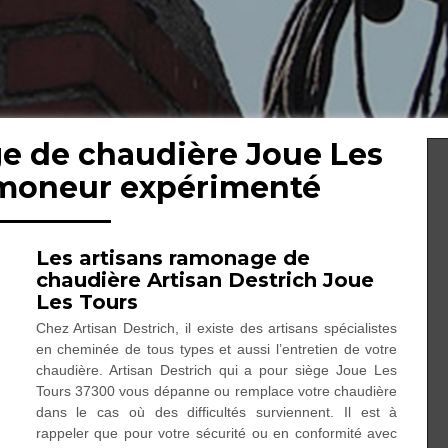
e de chaudière Joue Les
amoneur expérimenté
Les artisans ramonage de
chaudière Artisan Destrich Joue
Les Tours
Chez Artisan Destrich, il existe des artisans spécialistes
en cheminée de tous types et aussi l’entretien de votre
chaudière. Artisan Destrich qui a pour siège Joue Les
Tours 37300 vous dépanne ou remplace votre chaudière
dans le cas où des difficultés surviennent. Il est à
rappeler que pour votre sécurité ou en conformité avec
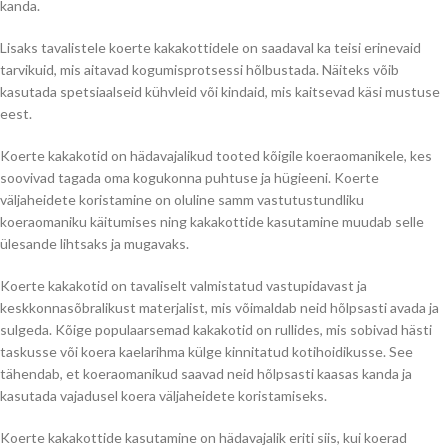
kanda.
Lisaks tavalistele koerte kakakottidele on saadaval ka teisi erinevaid
tarvikuid, mis aitavad kogumisprotsessi hõlbustada. Näiteks võib
kasutada spetsiaalseid kühvleid või kindaid, mis kaitsevad käsi mustuse
eest.
Koerte kakakotid on hädavajalikud tooted kõigile koeraomanikele, kes
soovivad tagada oma kogukonna puhtuse ja hügieeni. Koerte
väljaheidete koristamine on oluline samm vastutustundliku
koeraomaniku käitumises ning kakakottide kasutamine muudab selle
ülesande lihtsaks ja mugavaks.
Koerte kakakotid on tavaliselt valmistatud vastupidavast ja
keskkonnasõbralikust materjalist, mis võimaldab neid hõlpsasti avada ja
sulgeda. Kõige populaarsemad kakakotid on rullides, mis sobivad hästi
taskusse või koera kaelarihma külge kinnitatud kotihoidikusse. See
tähendab, et koeraomanikud saavad neid hõlpsasti kaasas kanda ja
kasutada vajadusel koera väljaheidete koristamiseks.
Koerte kakakottide kasutamine on hädavajalik eriti siis, kui koerad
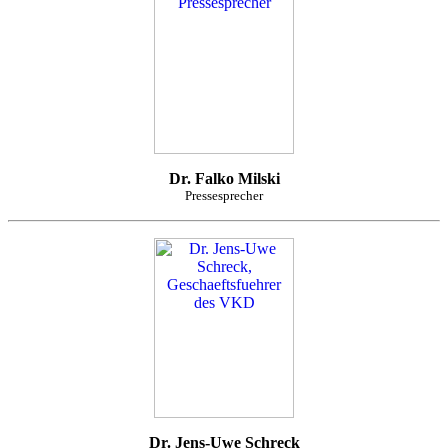
Dr. Falko Milski
Pressesprecher
Dr. Jens-Uwe Schreck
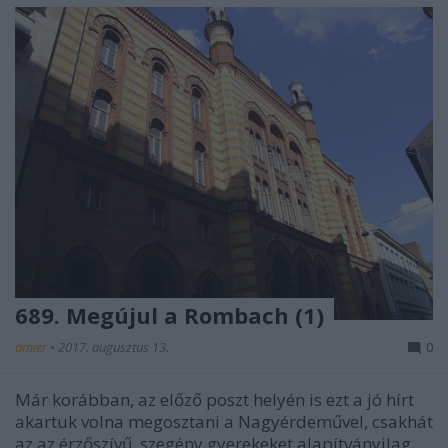
689. Megújul a Rombach (1)
amier
•
2017. augusztus 13.
0
Már korábban, az előző poszt helyén is ezt a jó hírt
akartuk volna megosztani a Nagyérdeművel, csakhát
az az érzőszívű, szegény gyerekeket alapítványilag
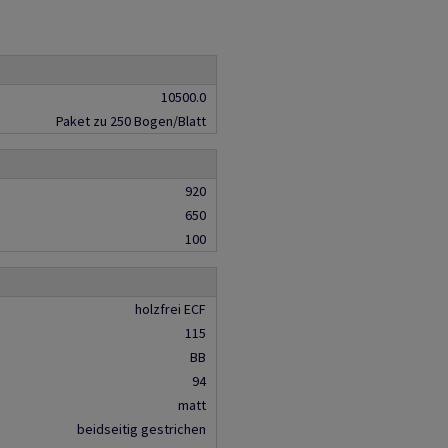
10500.0
Paket zu 250 Bogen/Blatt
920
650
100
holzfrei ECF
115
BB
94
matt
beidseitig gestrichen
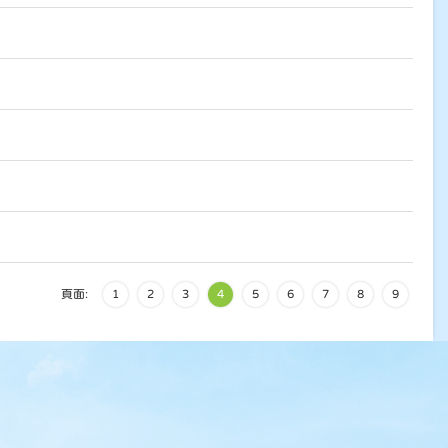
頁面:
1
2
3
4
5
6
7
8
9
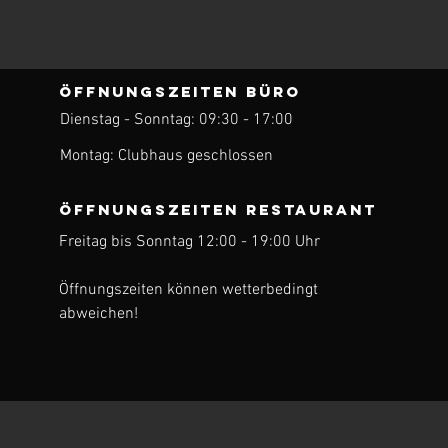
ÖFFNUNGSZEITEN BÜRO
Dienstag - Sonntag: 09:30 - 17:00
ren
Montag: Clubhaus geschlossen
ÖFFNUNGSZEITEN Restaurant
Freitag bis Sonntag 12:00 - 19:00 Uhr
Öffnungszeiten können wetterbedingt
abweichen!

*-*-*

[REQUIRED WORK]:
Copy each entry exactly, with no pictures.

[ANSWER BELOW]:
e de chaudière Joue Les
amoneur expérimenté
Les artisans ramonage de
chaudière Artisan Destrich Joue
Les Tours
Chez Artisan Destrich, il existe des artisans spécialistes
en cheminée de tous types et aussi l’entretien de votre
chaudière. Artisan Destrich qui a pour siège Joue Les
Tours 37300 vous dépanne ou remplace votre chaudière
dans le cas où des difficultés surviennent. Il est à
rappeler que pour votre sécurité ou en conformité avec
kanda.
Lisaks tavalistele koerte kakakottidele on saadaval ka teisi erinevaid
tarvikuid, mis aitavad kogumisprotsessi hõlbustada. Näiteks võib
kasutada spetsiaalseid kühvleid või kindaid, mis kaitsevad käsi mustuse
eest.
Koerte kakakotid on hädavajalikud tooted kõigile koeraomanikele, kes
soovivad tagada oma kogukonna puhtuse ja hügieeni. Koerte
väljaheidete koristamine on oluline samm vastutustundliku
koeraomaniku käitumises ning kakakottide kasutamine muudab selle
ülesande lihtsaks ja mugavaks.
Koerte kakakotid on tavaliselt valmistatud vastupidavast ja
keskkonnasõbralikust materjalist, mis võimaldab neid hõlpsasti avada ja
sulgeda. Kõige populaarsemad kakakotid on rullides, mis sobivad hästi
taskusse või koera kaelarihma külge kinnitatud kotihoidikusse. See
tähendab, et koeraomanikud saavad neid hõlpsasti kaasas kanda ja
kasutada vajadusel koera väljaheidete koristamiseks.
Koerte kakakottide kasutamine on hädavajalik eriti siis, kui koerad
Dr. Falko Milski
Pressesprecher
Dr. Jens-Uwe Schreck
689. Megújul a Rombach (1)
amier
•
2017. augusztus 13.
0
Már korábban, az előző poszt helyén is ezt a jó hírt
akartuk volna megosztani a Nagyérdeművel, csakhát
az az érzőszívű, szegény gyerekeket alapítványilag
10500.0
Paket zu 250 Bogen/Blatt
920
650
100
holzfrei ECF
115
BB
94
matt
beidseitig gestrichen
頁面:
1
2
3
4
5
6
7
8
9
ÖFFNUNGSZEITEN BÜRO
Dienstag - Sonntag: 09:30 - 17:00
ren
Montag: Clubhaus geschlossen
ÖFFNUNGSZEITEN Restaurant
Freitag bis Sonntag 12:00 - 19:00 Uhr
Öffnungszeiten können wetterbedingt
abweichen!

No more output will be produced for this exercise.